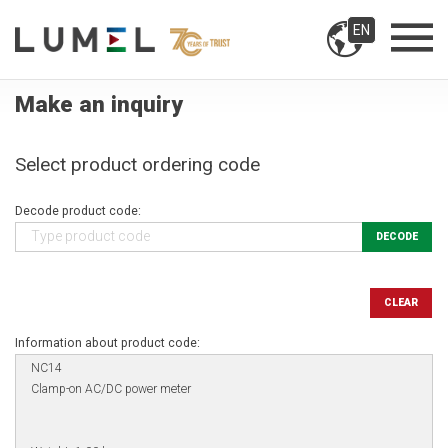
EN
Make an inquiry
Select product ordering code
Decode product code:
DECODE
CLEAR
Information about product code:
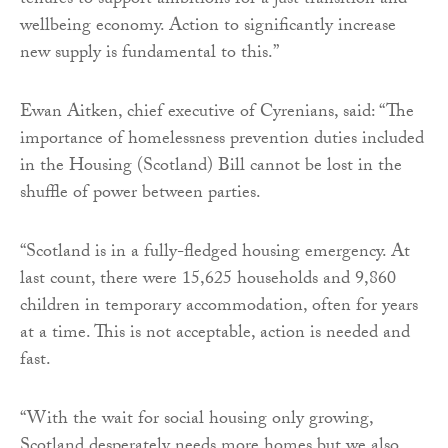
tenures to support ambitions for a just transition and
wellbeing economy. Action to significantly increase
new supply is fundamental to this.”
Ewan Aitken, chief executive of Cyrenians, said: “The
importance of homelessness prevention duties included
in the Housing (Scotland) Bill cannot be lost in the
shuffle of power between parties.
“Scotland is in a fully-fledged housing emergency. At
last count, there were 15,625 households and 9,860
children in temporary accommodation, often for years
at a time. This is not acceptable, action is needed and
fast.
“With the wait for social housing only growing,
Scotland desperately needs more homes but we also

---

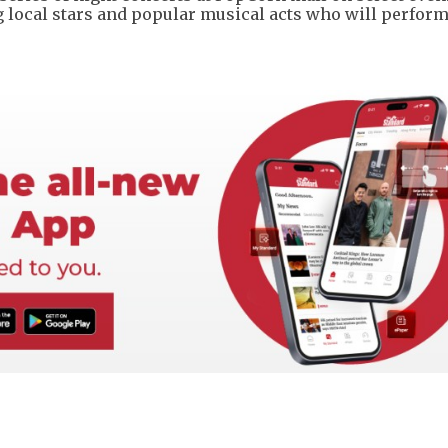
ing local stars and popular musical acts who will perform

---

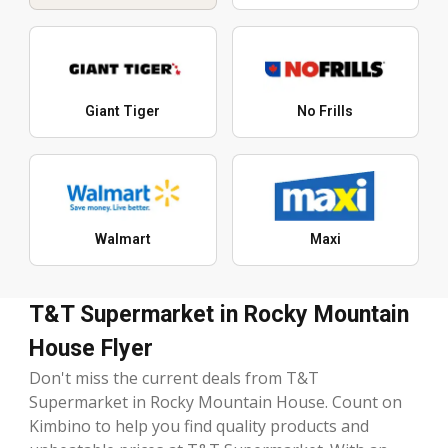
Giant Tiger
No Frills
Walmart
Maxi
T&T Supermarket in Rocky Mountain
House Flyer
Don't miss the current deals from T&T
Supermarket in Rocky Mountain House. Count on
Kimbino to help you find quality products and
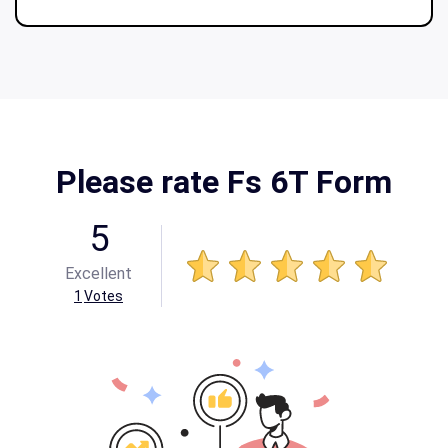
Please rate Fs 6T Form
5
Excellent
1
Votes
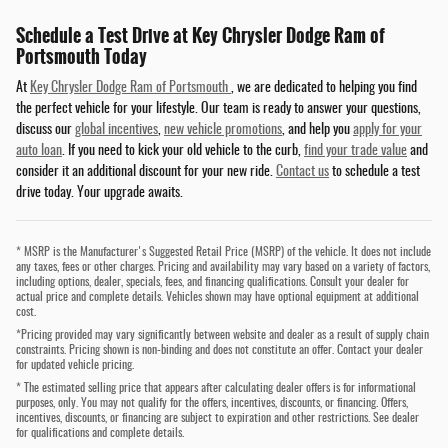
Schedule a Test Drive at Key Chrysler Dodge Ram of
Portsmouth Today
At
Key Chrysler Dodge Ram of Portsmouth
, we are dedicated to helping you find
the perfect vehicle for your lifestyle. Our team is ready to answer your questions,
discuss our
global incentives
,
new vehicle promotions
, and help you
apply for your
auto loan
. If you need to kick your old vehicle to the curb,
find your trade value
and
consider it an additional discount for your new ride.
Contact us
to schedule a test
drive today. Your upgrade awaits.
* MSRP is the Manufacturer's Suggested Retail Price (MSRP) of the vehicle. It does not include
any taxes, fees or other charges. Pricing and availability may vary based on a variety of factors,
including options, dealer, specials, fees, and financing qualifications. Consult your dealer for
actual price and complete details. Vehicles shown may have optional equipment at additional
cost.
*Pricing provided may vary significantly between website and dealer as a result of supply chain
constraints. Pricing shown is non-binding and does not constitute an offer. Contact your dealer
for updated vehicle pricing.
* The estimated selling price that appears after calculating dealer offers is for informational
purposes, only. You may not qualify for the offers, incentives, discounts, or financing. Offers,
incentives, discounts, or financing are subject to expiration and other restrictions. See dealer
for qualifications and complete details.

**What you have to do:** All that belongs in your answer is the stretch of entries above from the line with "including options, dealer, specials, fees, and" through the line with "for qualifications and complete details.", printed exactly.

**Exercise response:**
including options, dealer, specials, fees, and financing qualifications. Consult your dealer for
actual price and complete details. Vehicles shown may have optional equipment at additional
cost.
*Pricing provided may vary significantly between website and dealer as a result of supply chain
constraints. Pricing shown is non-binding and does not constitute an offer. Contact your dealer
for updated vehicle pricing.
* The estimated selling price that appears after calculating dealer offers is for informational
purposes, only. You may not qualify for the offers, incentives, discounts, or financing. Offers,
incentives, discounts, or financing are subject to expiration and other restrictions. See dealer
for qualifications and complete details.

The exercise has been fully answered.